Wolfson Building at Somerville College Oxford, England

Listed Building Data

Wolfson Building at Somerville College has been designated a Grade II listed building in England with the following information, which has been imported from the National Heritage List for England. Please note that not all available data may be shown here, minor errors and/or formatting may have occurred during transcription, and some information may have become outdated since listing.

List Entry ID
1393210
Listing Type
listed building
Grade
II
Date Listed
12 March 2009
Name
WOLFSON BUILDING AT SOMERVILLE COLLEGE
Location
WOLFSON BUILDING AT SOMERVILLE COLLEGE, WOODSTOCK ROAD
District
Oxford
County
Oxfordshire
Grid Reference
SP 50910 06917
Easting
450910.4500
Northing
206917.0679

Listed Building Description

Text courtesy of Historic England. © Crown Copyright, reprinted under the Open Government License.

OXFORD

SP5006NE WOODSTOCK ROAD 612/4/10049 (West side) 12-MAR-09 Wolfson Building at Somerville College

GV II

Also Known As: Wolfson Building at Somerville College, WALTON STREET Residential block for students and staff, with ground floor meeting room. 1966-7 by Arup Associates, architects and engineers.

MATERIALS: Precast concrete structure (erected in six weeks) with exposed columns and beams of smooth grey concrete. Between the projecting bay windows there are precast concrete facing panels with a finish of Derbyshire spar aggregate. The ground floor is clad in brick.

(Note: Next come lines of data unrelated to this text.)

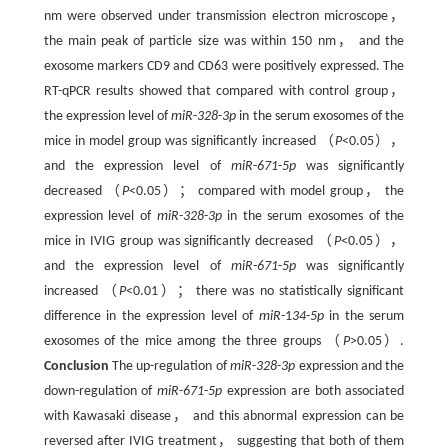
nm were observed under transmission electron microscope，
the main peak of particle size was within 150 nm， and the
exosome markers CD9 and CD63 were positively expressed. The
RT-qPCR results showed that compared with control group，
the expression level of
miR
-
328
-
3p
in the serum exosomes of the
mice in model group was significantly increased （
P
<0.05），
and the expression level of
miR
-
671
-
5p
was significantly
decreased （
P
<0.05）； compared with model group， the
expression level of
miR
-
328
-
3p
in the serum exosomes of the
mice in IVIG group was significantly decreased （
P
<0.05），
and the expression level of
miR
-
671
-
5p
was significantly
increased （
P
<0.01）； there was no statistically significant
difference in the expression level of
miR
-1
34
-
5p
in the serum
exosomes of the mice among the three groups （
P
>0.05）.
Conclusion
The up-regulation of
miR
-
328
-
3p
expression and the
down-regulation of
miR
-
671
-
5p
expression are both associated
with Kawasaki disease， and this abnormal expression can be
reversed after IVIG treatment， suggesting that both of them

EXTERIOR: The upper floors have twenty undergraduate study bedrooms, with three sets for Fellows and two studies for tutors placed in the centre of the block. The building is placed between two earlier brick buildings, through which access is gained to the upper floors, and completes a large quadrangle. There are concrete stairs to either side which are reached via the earlier buildings and from which the service kitchens and bathrooms are first reached. The two exposed facades express the structure, and are dominated by projecting bay windows to each room, precast, with lead weathering and with a precast concrete seat within. These give the building considerable character, particularly as seen from Walton Street to the rear. INTERIOR: Over the beds there are dropped ceilings of British Columbian pine, and there are built-in cupboards for each room; cork tile floors. The hall on the ground floor is panelled in British Columbian pine, and floored with misanda, and has a small stage platform.

HISTORY: The Wolfson Building is the third and smallest of three accommodation blocks built by Arup Associates for Somerville College. Among the first of the firm's commissions following its foundation as a distinct entity within the ambit of Ove Arup and Partners, in 1963, the buildings form part of a wider group of post-war university buildings that explored the possibilities of sophisticated precasting techniques.

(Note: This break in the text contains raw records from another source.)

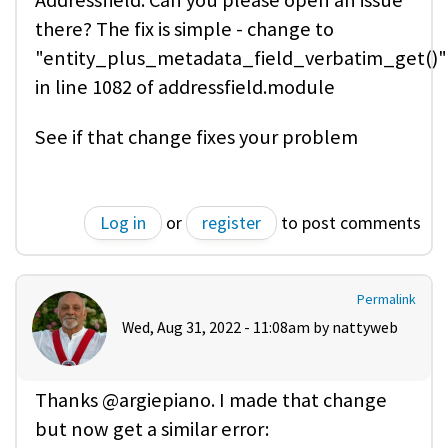
Addressfield. Can you please open an issue
there? The fix is simple - change to
"entity_plus_metadata_field_verbatim_get()"
in line 1082 of addressfield.module
See if that change fixes your problem
Log in
or
register
to post comments
Permalink
Wed, Aug 31, 2022 - 11:08am by
nattyweb
Thanks @argiepiano. I made that change
but now get a similar error:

This was one of the first attempts to plan against loneliness in university accommodation, with the large window seats and a design aimed at encouraging self expression within the small space. Arup Associates thought through the main elements of a student bedsit with particular care, so that one wall is for work space, one for cupboards, one has the bed and the other the window seat. Arup Associates' university work is always designed with intelligence and an attention to structure that makes the buildings easily interpretable and distinctive; this is an unusually richly appointed example whose elevations are exceptionally assured and well detailed.

Philip Dowson and Peter Foggo, the principal architects of Arup Associates, were unusual in being architects within a firm of engineers, although Foggo had trained initially as an engineer. What they achieved was a synthesis of architecture and engineering, in which quality of finish, services, planning and function were conceived and executed as a whole. This holistic approach was first seen at a group of buildings for Oxford and Cambridge colleges. This group of buildings pioneered the use of storey-height precast concrete cladding, a technique in which Britain was a world leader in the 1960s, and are comparable only with similar buildings by Howell, Killick, Partridge and Amis.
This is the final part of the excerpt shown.